- What is required -
Identify each line below containing the string "NMEA" and copy it.

'''

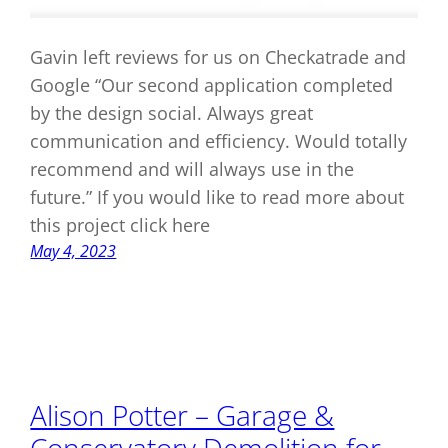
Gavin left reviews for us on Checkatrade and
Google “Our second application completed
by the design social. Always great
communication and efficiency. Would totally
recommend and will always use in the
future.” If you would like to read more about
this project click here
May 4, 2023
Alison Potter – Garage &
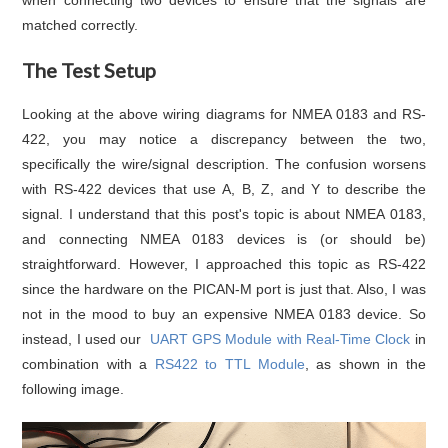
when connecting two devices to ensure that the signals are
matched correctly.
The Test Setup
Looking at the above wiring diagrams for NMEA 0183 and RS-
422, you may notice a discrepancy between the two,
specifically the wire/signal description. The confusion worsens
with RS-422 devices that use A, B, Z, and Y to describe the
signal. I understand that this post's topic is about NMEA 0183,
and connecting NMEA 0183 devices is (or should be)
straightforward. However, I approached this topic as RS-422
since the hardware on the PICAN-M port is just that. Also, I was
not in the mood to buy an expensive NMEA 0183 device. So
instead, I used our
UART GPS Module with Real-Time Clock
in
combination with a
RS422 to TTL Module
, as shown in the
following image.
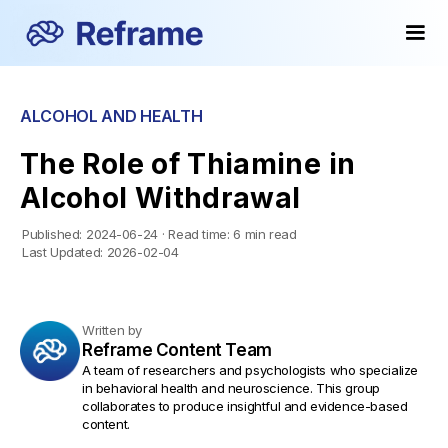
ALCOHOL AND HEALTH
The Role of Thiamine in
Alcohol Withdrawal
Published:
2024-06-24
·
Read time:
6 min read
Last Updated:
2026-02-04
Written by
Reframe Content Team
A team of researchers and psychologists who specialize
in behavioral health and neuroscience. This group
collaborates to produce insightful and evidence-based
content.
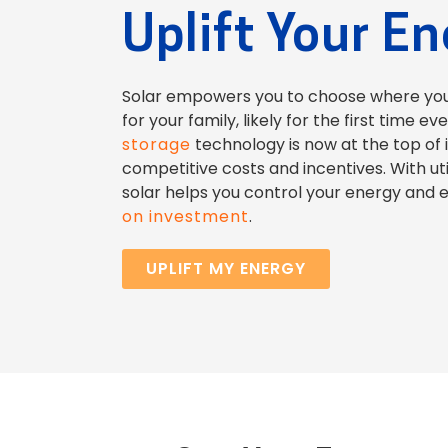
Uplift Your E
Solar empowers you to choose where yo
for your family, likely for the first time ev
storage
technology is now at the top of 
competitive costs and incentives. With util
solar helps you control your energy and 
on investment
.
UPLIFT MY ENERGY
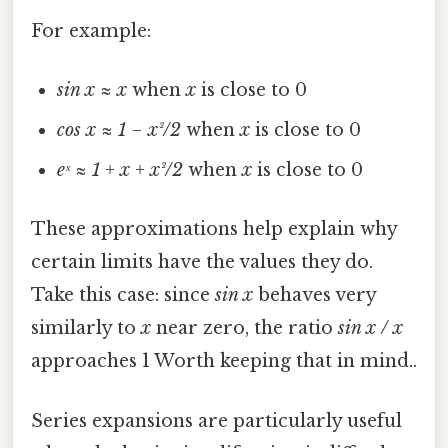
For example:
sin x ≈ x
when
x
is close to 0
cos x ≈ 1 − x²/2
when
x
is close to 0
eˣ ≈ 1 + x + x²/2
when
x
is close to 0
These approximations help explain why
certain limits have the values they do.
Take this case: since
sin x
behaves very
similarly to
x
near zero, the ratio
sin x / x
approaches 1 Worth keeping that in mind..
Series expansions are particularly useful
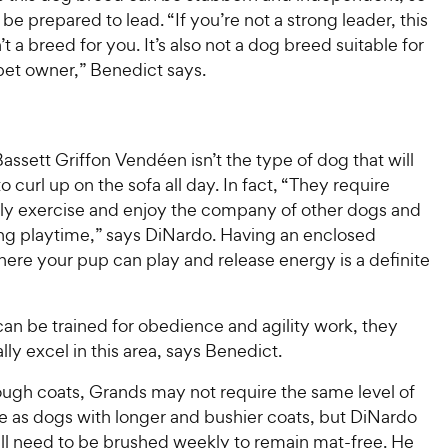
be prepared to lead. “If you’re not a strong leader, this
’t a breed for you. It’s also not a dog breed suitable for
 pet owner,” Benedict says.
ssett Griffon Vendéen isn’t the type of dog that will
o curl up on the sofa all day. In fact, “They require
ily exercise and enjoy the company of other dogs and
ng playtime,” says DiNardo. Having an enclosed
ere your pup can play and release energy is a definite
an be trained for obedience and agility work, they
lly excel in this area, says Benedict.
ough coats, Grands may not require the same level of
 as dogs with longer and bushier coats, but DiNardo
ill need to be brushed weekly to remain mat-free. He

'''
'''

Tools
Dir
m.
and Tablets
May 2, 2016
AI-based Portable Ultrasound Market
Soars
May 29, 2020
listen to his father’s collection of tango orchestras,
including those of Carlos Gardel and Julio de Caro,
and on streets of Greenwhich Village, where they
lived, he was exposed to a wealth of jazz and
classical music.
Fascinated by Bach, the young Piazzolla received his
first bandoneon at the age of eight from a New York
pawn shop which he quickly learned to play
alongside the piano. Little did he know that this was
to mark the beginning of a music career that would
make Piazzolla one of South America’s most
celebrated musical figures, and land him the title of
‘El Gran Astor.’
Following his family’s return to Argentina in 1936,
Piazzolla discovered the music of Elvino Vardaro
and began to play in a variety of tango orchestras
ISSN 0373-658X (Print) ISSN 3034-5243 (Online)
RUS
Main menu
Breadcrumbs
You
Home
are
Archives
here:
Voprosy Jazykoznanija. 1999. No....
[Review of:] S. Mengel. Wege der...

'''

- Answer for this exercise -
Looking at the above wiring diagrams for NMEA 0183 and RS-
signal. I understand that this post's topic is about NMEA 0183,
and connecting NMEA 0183 devices is (or should be)
not in the mood to buy an expensive NMEA 0183 device. So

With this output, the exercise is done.